I was the stinky younger brother, you know?

I am

blank.

You.

What do you fill it in with?

I'll tell you the first thing that came to mind, but it surprises even me.

I was on an airplane a few days ago.

It's weird to be telling you this like before I've told like my sisters.

I've been on the road the past weeks.

I I haven't seen my family, I haven't told this to my mom.

Um,

but I was on an airplane a few days ago, and

I just started sobbing-like, sobbing, sobbing.

And the reason was

I was reflecting back on the past two years.

My dad died a year and a half ago,

Just a couple months ago.

The day after the book came out, my grandpa passed away.

Two weeks after that, my grandma, his wife, gets a stroke.

Then she dies two weeks later.

And our family, in many ways, has really

come apart.

And

I was reflect on this airplane.

I was reflecting back

on all of the miracles that happened the past two years.

And specific, not like miracles in general, like my best friends who carried my dad's casket.
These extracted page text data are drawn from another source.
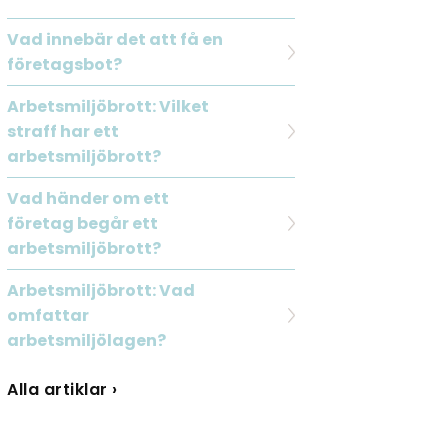
Vad innebär det att få en
företagsbot?
Arbetsmiljöbrott: Vilket
straff har ett
arbetsmiljöbrott?
Vad händer om ett
företag begår ett
arbetsmiljöbrott?
Arbetsmiljöbrott: Vad
omfattar
arbetsmiljölagen?
Alla artiklar ›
The second cousin who's become like our lifeline in our family.

And that to me is God.

And on this airplane, for the first time in my life, and I grew up,

you know, with a religious background, but this was the first time in my life i ever had the thought that god loves me

and i was just sobbing

and when you said i am

the first thing that came to my mind was loved by god

well this is getting for you this is weird because this this is the thing that you have to understand about me i was the kid who went to you know temple because that's what our parents told us to do and and i think a lot of young people have this relationship with religion where

it's given to you.

And I think one of the coolest things of the past couple years for me has been

choosing to move toward it

as opposed to it being forced down my throat.

And I think when you choose to move toward it, it takes on a whole different meaning.

My son was afraid just recently.

We were talking about church and God and things like that.

And he said,

you know, I don't like going to church.

And I just don't like this.

I don't like that.

And I said,

tell me what's really happening.

And I could tell he hesitated, but he trusts me enough, thank God, that he said,

I don't know if I believe in God.

And I said,

Good,

good for you.

Is the nine-year-old?

Yes.

No, he's now 14.

And I said, Good for you.

Good for you.

That's good.

Because God doesn't just come.

You have to go to him.

You have to find him.

It's strange how

we don't

appreciate the fact that

it's an individual journey.

Yeah.

You

come to a time

where you

find him.

And I think, and I know you've had similar experiences, a death of a parent

forces you to ask those questions.

We live in a world of safe spaces.

I think that's the most dangerous thing

we can have.

Tell me more.

I've never learned anything new when I was happy and whole and

perfectly comfortable.

Why would I do anything different?

Why would I learn anything new?

I'm uncomfortable.

You know, there's cognitive dissonance is that uncomfortable feeling that you believe something, but your actions are, you know, going against that.

Cognitive ease

is something, and advertising knows this.

The first time you hear something, you have cognitive dissidence.

You don't really hear it.

Yeah.

Cognitive ease is after you've seen it over and over and over again.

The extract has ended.